State Receives $11.7 Million for Opioid Prevention, Treatment, Recovery

BOSTON — The Baker-Polito administration announced that Massachusetts has received an $11.7 million federal grant to continue its public-health response to the opioid epidemic and bolster community overdose prevention, outpatient opioid treatment, and recovery services across the Commonwealth. This is the second consecutive year the state has received the funding, bringing the two-year total to $23.8 million.

“The opioid and heroin epidemic have led to heartbreaking addiction and losses for too many families in the Commonwealth, and this critical funding will increase support for important services like recovery coaches and medication-assisted treatment,” said Gov. Charlie Baker. “Massachusetts is one of the only states in the nation to see a slight decrease in opioid-related deaths, but there is much work to be done to address this public-health crisis, including passage of our administration’s bill, the CARE Act, to build on opioid prevention, intervention, recovery and treatment.”

This grant, from the Substance Abuse and Mental Health Services Administration, is the second round of funding authorized under the 21st Century Cures Act, signed into law in December 2016. The funds address the opioid crisis by increasing access to treatment, reducing unmet treatment needs, and reducing opioid overdose-related deaths through the provision of prevention, treatment and recovery activities for opioid-use disorder. It supports existing statewide services managed by the state Department of Public Health’s Bureau of Substance Addiction Services.
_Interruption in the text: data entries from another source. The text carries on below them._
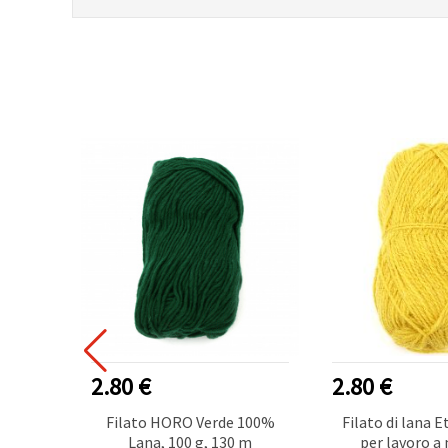
2.80 €
2.80 €
 Seta
Filato HORO Verde 100%
Filato di lana E
, 10%
Lana, 100 g, 130 m
per lavoro a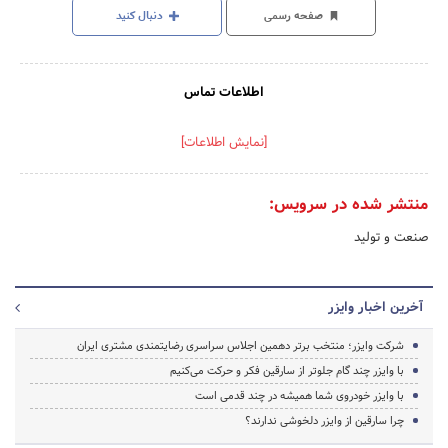
صفحه رسمی
دنبال کنید
اطلاعات تماس
[نمایش اطلاعات]
منتشر شده در سرویس:
صنعت و تولید
آخرین اخبار وایزر
شرکت وایزر؛ منتخب برتر دهمین اجلاس سراسری رضایتمندی مشتری ایران
با وایزر چند گام جلوتر از سارقین فکر و حرکت می‌کنیم
با وایزر خودروی شما همیشه در چند قدمی است
چرا سارقین از وایزر دلخوشی ندارند؟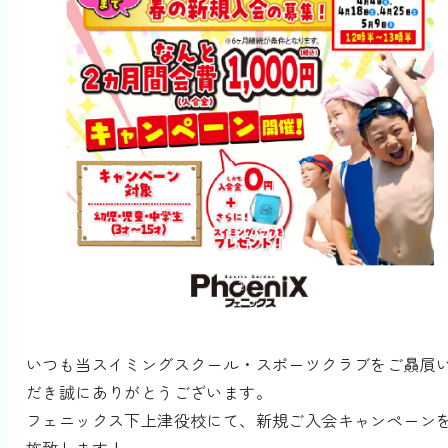
いつも当スイミングスクール・スポーツクラブをご贔屓
だき誠にありがとうございます。
フェニックス下上津役校にて、新規ご入会キャンペーン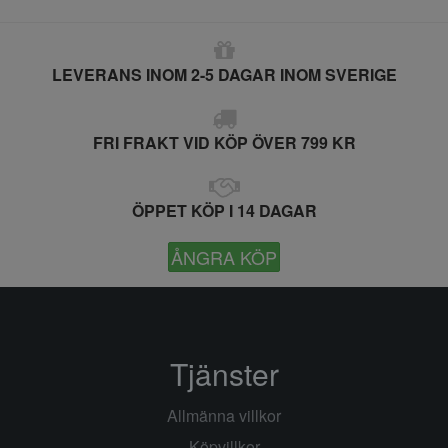
LEVERANS INOM 2-5 DAGAR INOM SVERIGE
FRI FRAKT VID KÖP ÖVER 799 KR
ÖPPET KÖP I 14 DAGAR
ÅNGRA KÖP
Tjänster
Allmänna villkor
Köpvillkor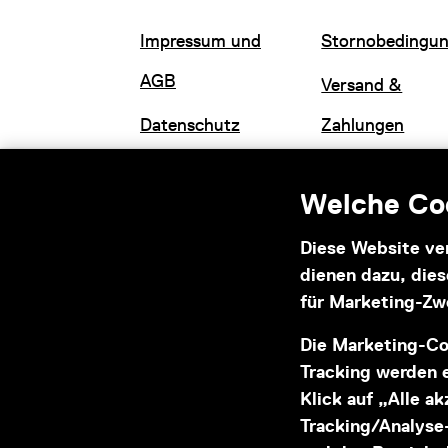
Impressum und
Stornobedingu
AGB
Versand &
Datenschutz
Zahlungen
Welche Coo
Diese Website ve
dienen dazu, die
Informationen zu Ihrem
für Marketing-Zw
barrierefreien Besuch
Die Marketing-Co
Tracking werden e
Klick auf „Alle a
Tracking/Analyse-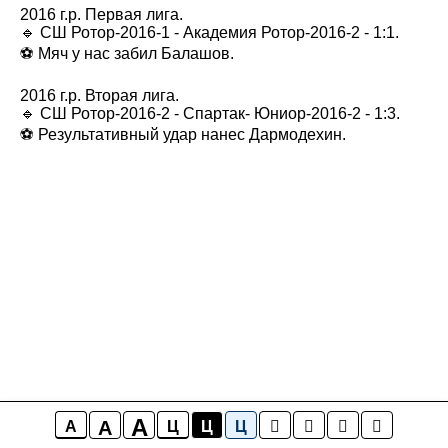
2016 г.р. Первая лига.
🔹 СШ Ротор-2016-1 - Академия Ротор-2016-2 - 1:1.
⚽️ Мяч у нас забил Балашов.
2016 г.р. Вторая лига.
🔹 СШ Ротор-2016-2 - Спартак- Юниор-2016-2 - 1:3.
⚽️ Результативный удар нанес Дармодехин.
A
A
A
Ц
Ц
Ц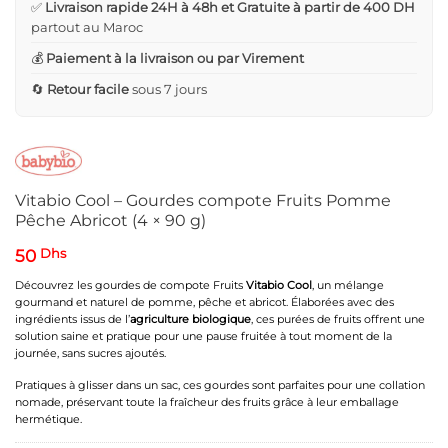
✅
Livraison rapide 24H à 48h et Gratuite à partir de 400 DH
partout au Maroc
💰
Paiement à la livraison ou par Virement
🔄
Retour facile
sous 7 jours
Vitabio Cool – Gourdes compote Fruits Pomme
Pêche Abricot (4 × 90 g)
50
Dhs
Découvrez les gourdes de compote Fruits
Vitabio Cool
, un mélange
gourmand et naturel de pomme, pêche et abricot. Élaborées avec des
ingrédients issus de l’
agriculture biologique
, ces purées de fruits offrent une
solution saine et pratique pour une pause fruitée à tout moment de la
journée, sans sucres ajoutés.
Pratiques à glisser dans un sac, ces gourdes sont parfaites pour une collation
nomade, préservant toute la fraîcheur des fruits grâce à leur emballage
hermétique.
In addition to this new federal funding, through administrative actions, the Baker-Polito administration will invest up to $219 million over five years from the state’s 1115 Medicaid waiver, starting in the fiscal year 2018, to meet the needs of individuals with addictions and/or co-occurring disorders. These funds will expand residential recovery services, increase access to medication-assisted treatment, add new recovery coaches and navigators, and implement a consistent clinical assessment tool throughout the treatment system. Since 2015, the administration has doubled spending to address the opioid crisis and added more than 1,100 treatment beds, including 748 adult substance-use treatment beds at different treatment levels, and certified more than 162 sober homes, accounting for an additional 2,184 beds.